# WHAT IS REQUIRED
Each line of the data below from the one holding "Given the image: Show" to the one holding "Image attached. Segment", inclusive, is to be reproduced exactly; no other line belongs in the answer.

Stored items
+ + + + +

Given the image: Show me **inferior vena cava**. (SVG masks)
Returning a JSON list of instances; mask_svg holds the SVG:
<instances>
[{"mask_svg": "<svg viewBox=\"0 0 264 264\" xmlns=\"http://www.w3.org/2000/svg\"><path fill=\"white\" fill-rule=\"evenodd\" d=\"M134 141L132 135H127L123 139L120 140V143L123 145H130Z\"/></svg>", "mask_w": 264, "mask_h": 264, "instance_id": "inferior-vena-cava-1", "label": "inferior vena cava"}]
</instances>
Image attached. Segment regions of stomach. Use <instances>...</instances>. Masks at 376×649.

+ + + + +

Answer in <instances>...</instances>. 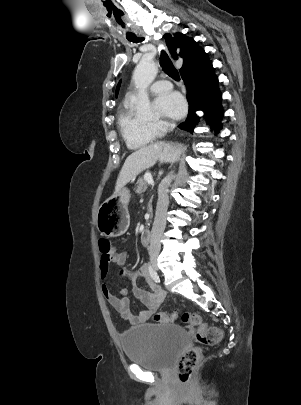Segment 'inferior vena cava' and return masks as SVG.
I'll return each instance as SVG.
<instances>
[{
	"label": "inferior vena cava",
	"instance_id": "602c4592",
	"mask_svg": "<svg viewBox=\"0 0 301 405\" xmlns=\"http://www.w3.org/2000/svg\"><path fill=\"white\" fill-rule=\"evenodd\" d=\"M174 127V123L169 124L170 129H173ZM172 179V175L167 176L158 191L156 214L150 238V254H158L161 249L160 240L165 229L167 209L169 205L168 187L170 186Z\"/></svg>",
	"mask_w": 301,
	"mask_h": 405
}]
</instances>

+ + + + +

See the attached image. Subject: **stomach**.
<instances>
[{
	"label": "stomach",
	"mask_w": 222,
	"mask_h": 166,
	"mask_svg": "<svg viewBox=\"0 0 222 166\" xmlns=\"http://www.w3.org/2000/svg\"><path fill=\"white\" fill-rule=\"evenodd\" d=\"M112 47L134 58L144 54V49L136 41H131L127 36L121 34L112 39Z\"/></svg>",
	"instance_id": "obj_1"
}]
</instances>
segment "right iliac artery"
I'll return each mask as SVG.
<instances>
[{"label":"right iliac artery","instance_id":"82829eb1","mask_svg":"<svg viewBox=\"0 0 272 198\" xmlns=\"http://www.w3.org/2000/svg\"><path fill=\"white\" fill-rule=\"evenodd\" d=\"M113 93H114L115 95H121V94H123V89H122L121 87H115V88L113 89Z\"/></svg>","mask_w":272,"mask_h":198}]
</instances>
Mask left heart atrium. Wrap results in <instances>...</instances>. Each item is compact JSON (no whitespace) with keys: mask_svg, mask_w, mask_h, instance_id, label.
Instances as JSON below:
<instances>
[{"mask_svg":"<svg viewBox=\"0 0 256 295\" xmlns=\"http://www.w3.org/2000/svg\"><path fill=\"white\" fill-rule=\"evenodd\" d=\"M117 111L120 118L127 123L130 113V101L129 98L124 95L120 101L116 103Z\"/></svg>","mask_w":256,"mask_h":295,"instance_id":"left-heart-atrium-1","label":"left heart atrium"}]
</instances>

+ + + + +

# EXERCISE RESPONSE
Given the image: Show me **inferior vena cava**. (SVG masks)
Returning a JSON list of instances; mask_svg holds the SVG:
<instances>
[{"mask_svg": "<svg viewBox=\"0 0 264 264\" xmlns=\"http://www.w3.org/2000/svg\"><path fill=\"white\" fill-rule=\"evenodd\" d=\"M134 141L132 135H127L123 139L120 140V143L123 145H130Z\"/></svg>", "mask_w": 264, "mask_h": 264, "instance_id": "inferior-vena-cava-1", "label": "inferior vena cava"}]
</instances>
Image attached. Segment regions of stomach. Use <instances>...</instances>. Masks at 376×649.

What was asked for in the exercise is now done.